It takes a whole nation to fight inflation | Inquirer Opinion

It takes a whole nation to fight inflation

Inflation slowed down to 7.6 percent in March but still above the government’s revised target range of 5 to 7 percent by end-2023. Prices of food, transportation, housing, water, electricity, gas, and other fuels contributed 22.4 percent to inflation.

According to the Department of Agriculture (DA), retail prices of rice will likely increase by P5/kilo in the next few weeks due to a low buffer stock, higher cost of imported rice, and lower production due to El Niño. Electricity rates are also likely to increase due to peak in the dry season.

These issues highlight the continuous need to control the inflation rate, which remains the most pressing concern of Filipinos.


What has the government done so far? DA’s 2023 budget was increased by 39.2 percent, totaling P184.1 billion, to enhance food security and agricultural productivity. The agency’s Kadiwa program was also expanded to allow more farmers to sell their products directly to consumers. This helps farmers earn more income, increases farming efficiency, and subsequently results in more affordable food prices. There are around 500 Kadiwa outlets across the country.


Government allotted P5.2 billion for its targeted cash transfer program which will provide P500 per month for six months to 9.8 million beneficiaries to mitigate the adverse effects of inflation. This, however, is a band-aid measure that partly eases the burden but does not directly address the issue of inflation.

President Marcos also created the Inter-agency Committee on Inflation and Market Outlook to guide the Economic Development Group in bringing down inflation.

What else can be done? We must continuously encourage the private sector and consumers to complement the government’s efforts to curb inflation. Below are some observations and recommendations:

1. Private sector on food inflation. Companies can help improve agricultural production by providing financing, inputs, and technology to farmers, and investing in post-harvest handling and processing facilities (e.g., cold storage warehouses, processing plants, and packaging facilities).

The Aboitiz Group launched “Fresh Depot,” whose first phase involved testing out a sustainable cold storage facility in Benguet; second phase aims to digitize data on farmers’ land and cultivation practices, along with preharvest, harvest, and market-related information.

Logistics costs account for 24 percent to 53 percent of wholesale prices.

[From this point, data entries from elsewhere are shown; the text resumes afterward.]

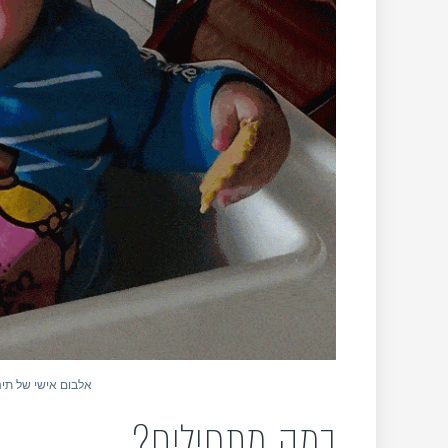
אלבום אישי של תינו
במה מתחילים?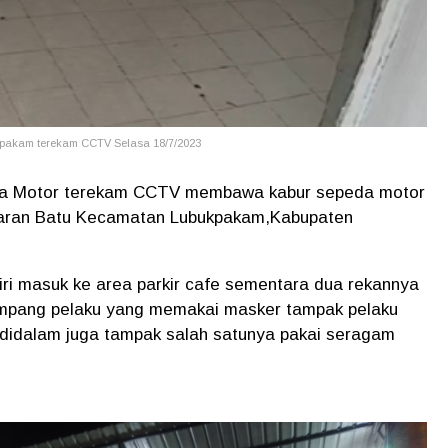
kpakam terekam CCTV Selasa 18/7/2023
eda Motor terekam CCTV membawa kabur sepeda motor
akaran Batu Kecamatan Lubukpakam,Kabupaten
ri masuk ke area parkir cafe sementara dua rekannya
tampang pelaku yang memakai masker tampak pelaku
didalam juga tampak salah satunya pakai seragam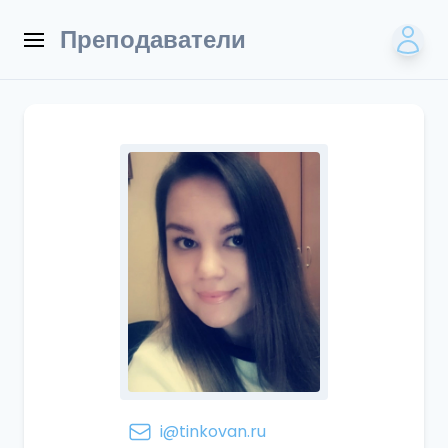
Преподаватели
i@tinkovan.ru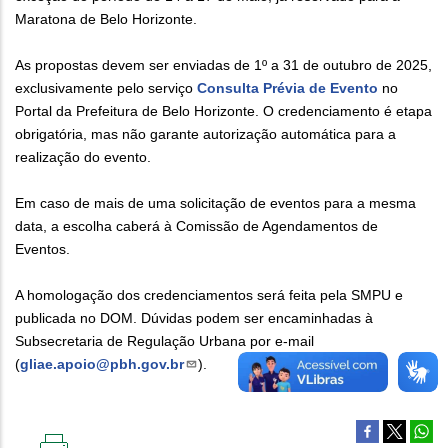
Maratona de Belo Horizonte.
As propostas devem ser enviadas de 1º a 31 de outubro de 2025,
exclusivamente pelo serviço
Consulta Prévia de Evento
no
Portal da Prefeitura de Belo Horizonte. O credenciamento é etapa
obrigatória, mas não garante autorização automática para a
realização do evento.
Em caso de mais de uma solicitação de eventos para a mesma
data, a escolha caberá à Comissão de Agendamentos de
Eventos.
A homologação dos credenciamentos será feita pela SMPU e
publicada no DOM. Dúvidas podem ser encaminhadas à
Subsecretaria de Regulação Urbana por e-mail
(
gliae.apoio@pbh.gov.br
).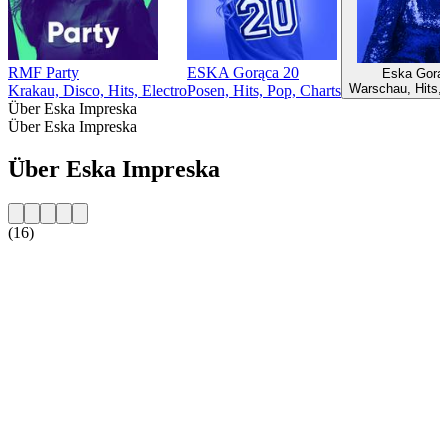
RMF Party
ESKA Gorąca 20
Eska Gorą
Warschau, Hits, 
Krakau, Disco, Hits, Electro
Posen, Hits, Pop, Charts
Über Eska Impreska
Über Eska Impreska
Über Eska Impreska
(16)
Sender-Website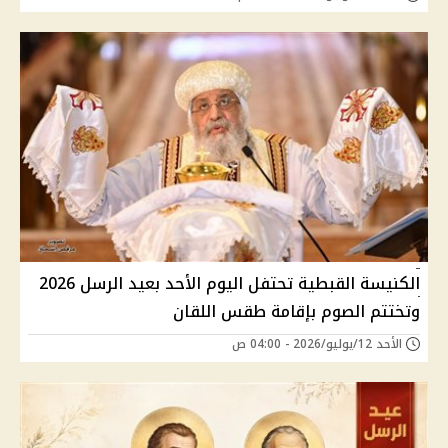
الكنيسة القبطية تحتفل اليوم الأحد بعيد الرسل 2026
وتختتم الصوم بإقامة طقس اللقان
الأحد 12/يوليو/2026 - 04:00 ص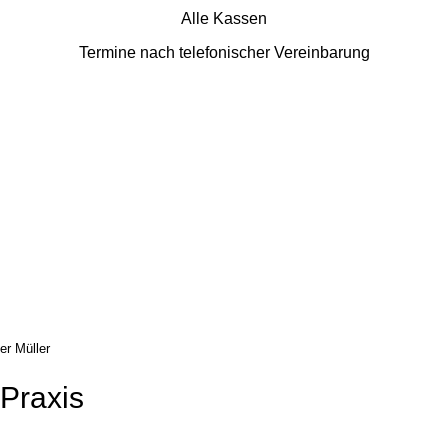
Alle Kassen
Termine nach telefonischer Vereinbarung
er Müller
Praxis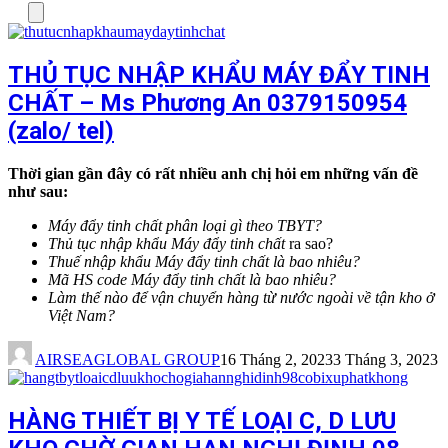
Menu
THỦ TỤC NHẬP KHẨU MÁY ĐẨY TINH
CHẤT – Ms Phương An 0379150954
(zalo/ tel)
Thời gian gần đây có rất nhiều anh chị hỏi em những vấn đề
như sau:
Máy đẩy tinh chất phân loại gì theo TBYT?
Thủ tục nhập khẩu
Máy đẩy tinh chất
ra sao?
Thuế nhập khẩu
Máy đẩy tinh chất
là bao nhiêu?
Mã HS code
Máy đẩy tinh chất
là bao nhiêu?
Làm thế nào để vận chuyển hàng từ nước ngoài về tận kho ở
Việt Nam?
AIRSEAGLOBAL GROUP
16 Tháng 2, 2023
3 Tháng 3, 2023
HÀNG THIẾT BỊ Y TẾ LOẠI C, D LƯU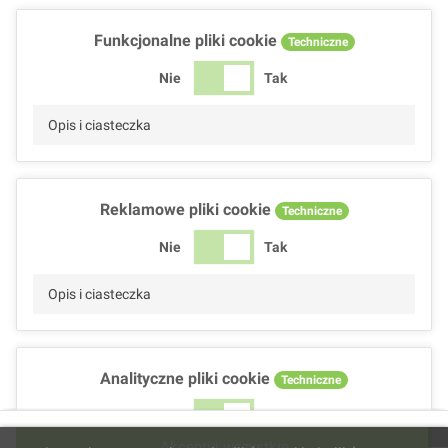
Funkcjonalne pliki cookie
Techniczne
Nie
Tak
Opis i ciasteczka
Reklamowe pliki cookie
Techniczne
Nie
Tak
Opis i ciasteczka
Analityczne pliki cookie
Techniczne
Nie
Tak
Akceptuj wszystkie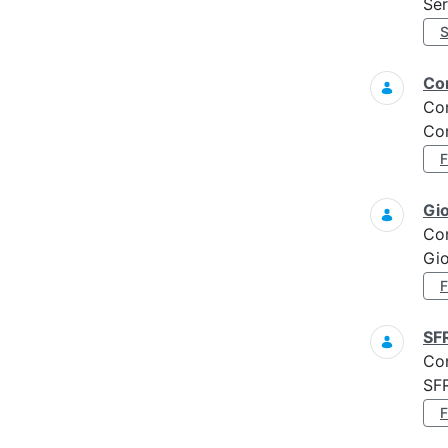
Ser
Con
Co
Con
Gi
Co
Gi
SF
Co
SF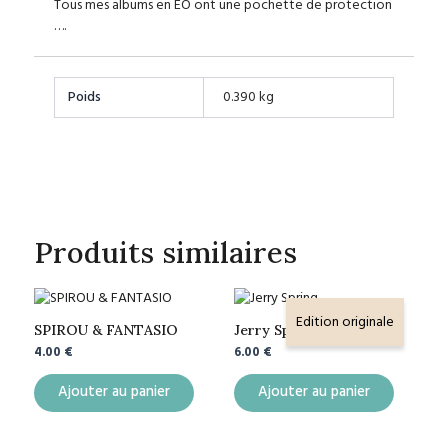
Tous mes albums en EO ont une pochette de protection
….
Poids
0.390 kg
Produits similaires
Edition originale
SPIROU & FANTASIO
Jerry Spring
4.00
€
6.00
€
Ajouter au panier
Ajouter au panier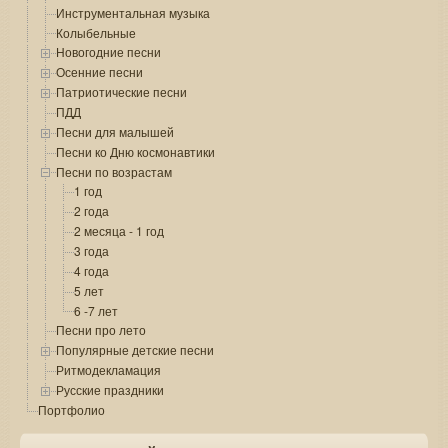
Инструментальная музыка
Колыбельные
Новогодние песни
Осенние песни
Патриотические песни
ПДД
Песни для малышей
Песни ко Дню космонавтики
Песни по возрастам
1 год
2 года
2 месяца - 1 год
3 года
4 года
5 лет
6 -7 лет
Песни про лето
Популярные детские песни
Ритмодекламация
Русские праздники
Портфолио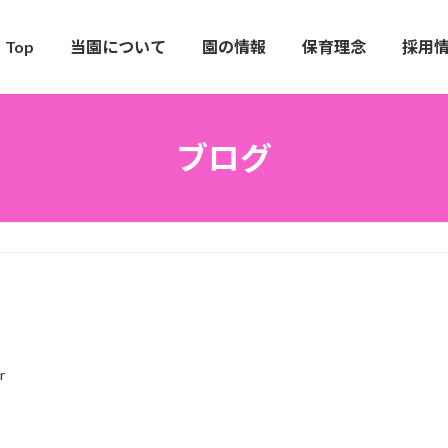
Top
当園について
園の情報
保育理念
採用
ブログ
r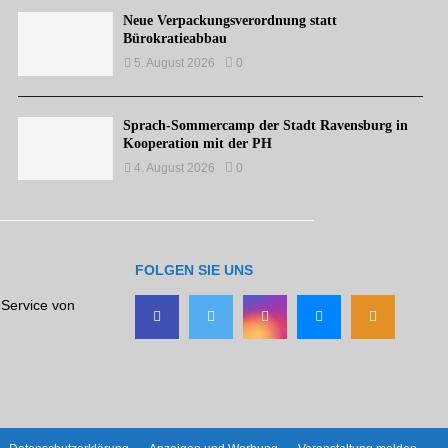
Neue Verpackungsverordnung statt
Bürokratieabbau
5. August 2026
0
Sprach-Sommercamp der Stadt Ravensburg in
Kooperation mit der PH
4. August 2026
0
FOLGEN SIE UNS
 Service von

To reduce these costs, private firms can continuously invest in infrastructure and in the process, create better farm-to-market roads. San Miguel Corp.’s (SMC) initiative to develop expressways improved the overall supply chain for agricultural products across Luzon. 2. Private sector on fuel and energy inflation. SMC recently inaugurated its Battery Energy Storage System facility in Bataan, a game-changing technology that will bring down the cost of electricity the fastest way as it builds battery storage in 12 months and the cost of investment is so low compared to other technologies.


The Ayala Group committed to raising renewable power capacity from 4 gigawatts to 20 gigawatts by 2030 and has been selling its coal-fired assets to be able to transition to clean energy. Aboitiz Power allotted P190 billion to increase its clean energy capacity and diversify its power sources and has invested in a feasibility study to develop offshore wind in the Philippines.

Toyota Philippines has called on the government to expand tax breaks to electric vehicles.3. Micro, small, and medium-sized enterprises (MSMEs) are also doing their part to indirectly help tame inflation. Startup Mayani created an e-commerce platform linking farmers, consumers, and businesses. GoNegosyo, in cooperation with government, continues to offer mentoring programs to train more MSMEs in adapting to the digital economy.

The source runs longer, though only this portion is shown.